For the first time, the images obtained by a trap camera provide the information on the peculiarities of the ecology of Kildin cod underyearlings before they start a demersal lifestyle. It has been found that underyearlings move in flocks in the lower part of the freshened upper layer, they also approach the coastal zone in the area of the natural dam slope. The yellowish-brown coloration of underyearlings with large spots completely coincides with the coloration of two-year-olds and radically differs from the bright coloration of large Kildin cod. It should also be noted that the coloration of the underyearlings of Kildin cod corresponds to that of early juveniles of the Atlantic cod and Pacific cod G. macrocephalus (Rass, 1946; Auditore et al., 1994; Voskoboinikova et al., 2012) and completely differs from the description given earlier (Tseeb, 1975).

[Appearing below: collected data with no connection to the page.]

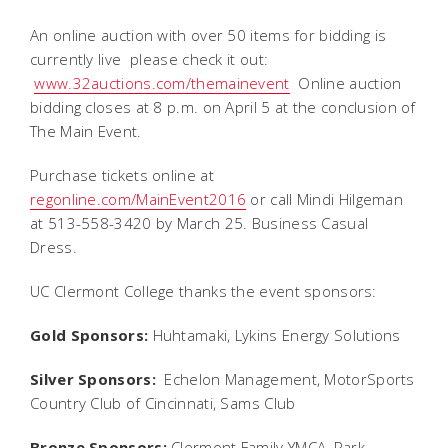
An online auction with over 50 items for bidding is
currently live  please check it out:
www.32auctions.com/themainevent
Online auction
bidding closes at 8 p.m. on April 5 at the conclusion of
The Main Event.
Purchase tickets online at
regonline.com/MainEvent2016
or call Mindi Hilgeman
at 513-558-3420 by March 25. Business Casual
Dress.
UC Clermont College thanks the event sponsors:
Gold Sponsors:
Huhtamaki, Lykins Energy Solutions
Silver Sponsors:
Echelon Management, MotorSports
Country Club of Cincinnati, Sams Club
Bronze Sponsors:
Clermont Family YMCA, Park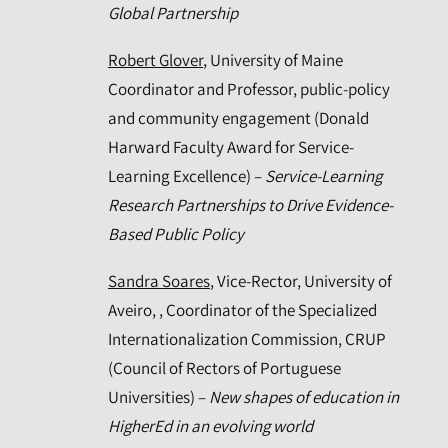
Global Partnership
Robert Glover
, University of Maine
Coordinator and Professor, public-policy
and community engagement (Donald
Harward Faculty Award for Service-
Learning Excellence) –
Service-Learning
Research Partnerships to Drive Evidence-
Based Public Policy
Sandra Soares
, Vice-Rector, University of
Aveiro, , Coordinator of the Specialized
Internationalization Commission, CRUP
(Council of Rectors of Portuguese
Universities) –
New shapes of education in
HigherEd in an evolving world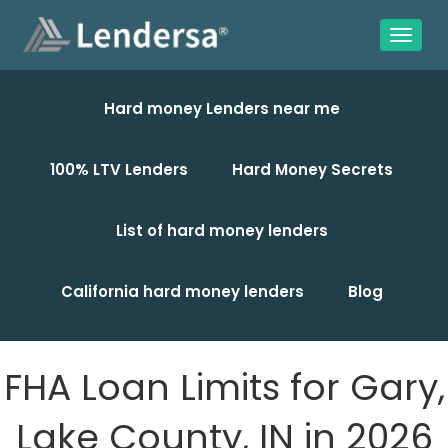
Hard money Lenders near me
100% LTV Lenders
Hard Money Secrets
List of hard money lenders
California hard money lenders
Blog
FHA Loan Limits for Gary,
Lake County, IN in 2026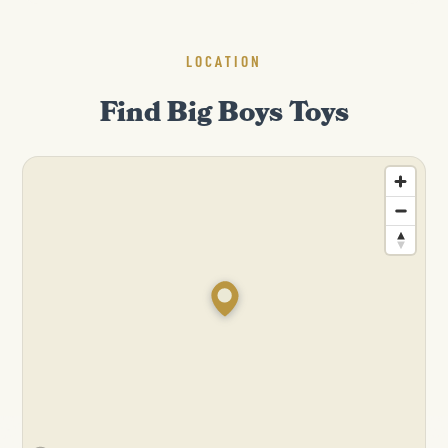
LOCATION
Find Big Boys Toys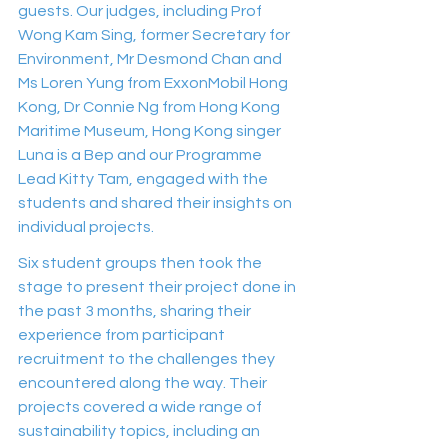
guests. Our judges, including Prof 
Wong Kam Sing, former Secretary for 
Environment, Mr Desmond Chan and 
Ms Loren Yung from ExxonMobil Hong 
Kong, Dr Connie Ng from Hong Kong 
Maritime Museum, Hong Kong singer 
Luna is a Bep and our Programme 
Lead Kitty Tam, engaged with the 
students and shared their insights on 
individual projects.
Six student groups then took the 
stage to present their project done in 
the past 3 months, sharing their 
experience from participant 
recruitment to the challenges they 
encountered along the way. Their 
projects covered a wide range of 
sustainability topics, including an 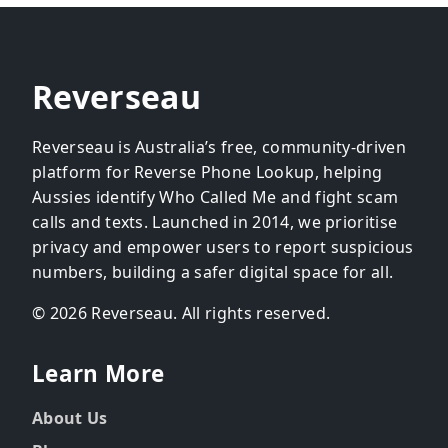
Reverseau
Reverseau is Australia’s free, community-driven
platform for Reverse Phone Lookup, helping
Aussies identify Who Called Me and fight scam
calls and texts. Launched in 2014, we prioritise
privacy and empower users to report suspicious
numbers, building a safer digital space for all.
© 2026 Reverseau. All rights reserved.
Learn More
About Us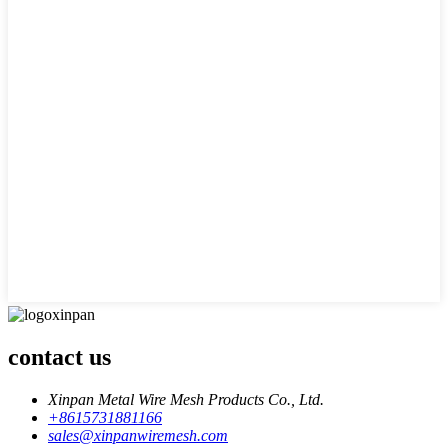
contact us
Xinpan Metal Wire Mesh Products Co., Ltd.
+8615731881166
sales@xinpanwiremesh.com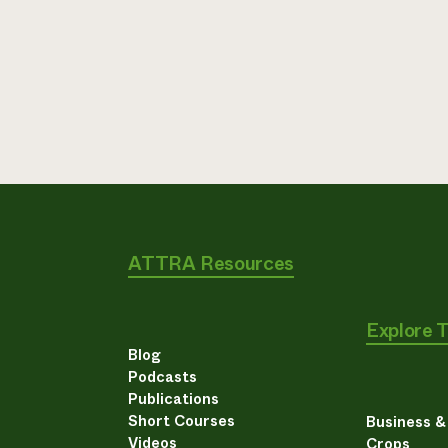
ATTRA Resources
Explore 
Blog
Podcasts
Publications
Short Courses
Business 
Videos
Crops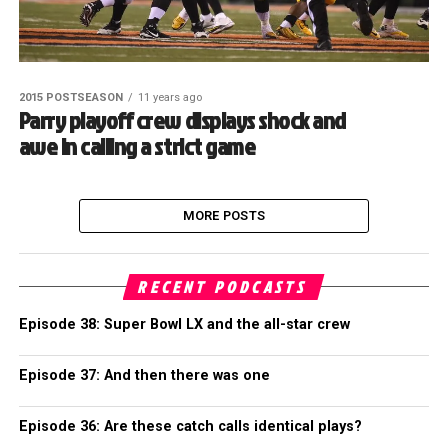
2015 POSTSEASON
11 years ago
Parry playoff crew displays shock and
awe in calling a strict game
MORE POSTS
RECENT PODCASTS
Episode 38: Super Bowl LX and the all-star crew
Episode 37: And then there was one
Episode 36: Are these catch calls identical plays?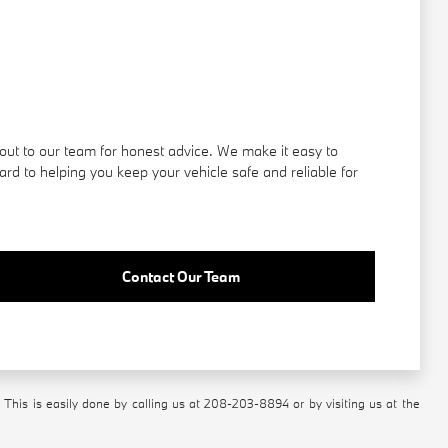
out to our team for honest advice. We make it easy to
rd to helping you keep your vehicle safe and reliable for
Contact Our Team
 This is easily done by calling us at
208-203-8894
or by visiting us at the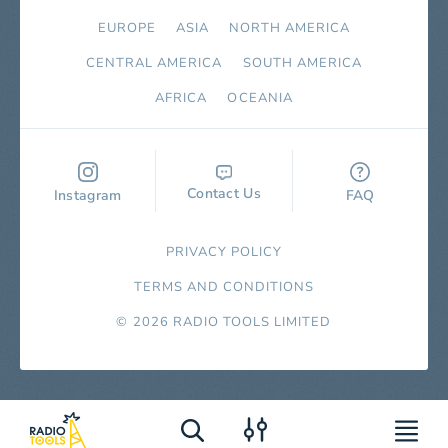
EUROPE
ASIA
NORTH AMERICA
СENTRAL AMERICA
SOUTH AMERICA
AFRICA
OCEANIA
Contact Us
Instagram
FAQ
PRIVACY POLICY
TERMS AND CONDITIONS
© 2026 RADIO TOOLS LIMITED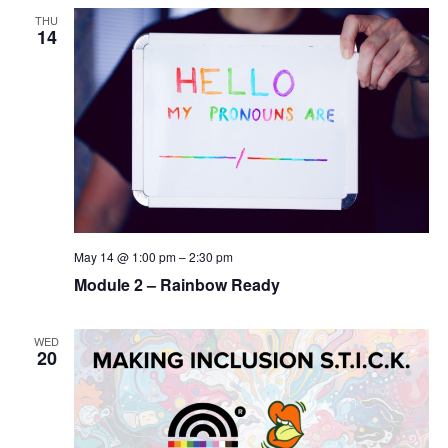
THU
14
May 14 @ 1:00 pm
–
2:30 pm
Module 2 – Rainbow Ready
WED
20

The results of our complex studies, along with the literature data, allow us to get an idea of the features of the biology of Kildin cod in different periods of life as a fairly complete picture. The development of pelagic eggs takes place in the lower marine layer (depth range of 6.5–7.5 m, water salinity 26–27‰); pre-larvae and feeding larvae also locate here (Tseeb and Pozdnyakov, 1975). After metamorphosis, transition to the juvenile state and development of hydrostatic, motor and other functions, underyearlings get the opportunity to expand their habitat area: they master the desalinated water layer. At the beginning of the autumn period, juveniles leave the pelagial and descend to the bottom to lead demersal lifestyle, preferring the area along the natural dam (southeastern part of the lake) and the water area adjacent to it. Juveniles of Kildin cod seem to spend one to two years under the protection of coarse-grained material of the dam. Such location of juveniles protects them from excessive predation by large cod and thus ensures the stability of recruitment of the Kildin cod spawning group in the lake. Older fish are distributed fairly evenly over the water area of the lake, preferring saline water layer (depths of 5.0–5.4 m).

As a corollary, it should be noted that studies carried out in Lake Mogilnoe over time indicated relative stability of population of Kildin cod (Titov, 2002; Stroganov et al., 2015). However, additional studies are necessary to assess the exact size of this population. Currently, according to the IUCN Red List criteria (IUCN, 2012), Kildin cod belongs to the category of the most threatened species (critically endangered, CR); similar category (critically endangered, CR) is assigned to this species in the Red List of Russian Federation (https://docs.cntd.ru/document/564578614). This is due to its small range and gradually narrowing living space due to the growth of the hydrogen sulfide layer. This requires constant monitoring of both the state of the lake ecosystem and the response of Kildin cod population to these changes, which are the result of a unique nature experiment (Titov, 2002; Zhivotovsky et al., 2016).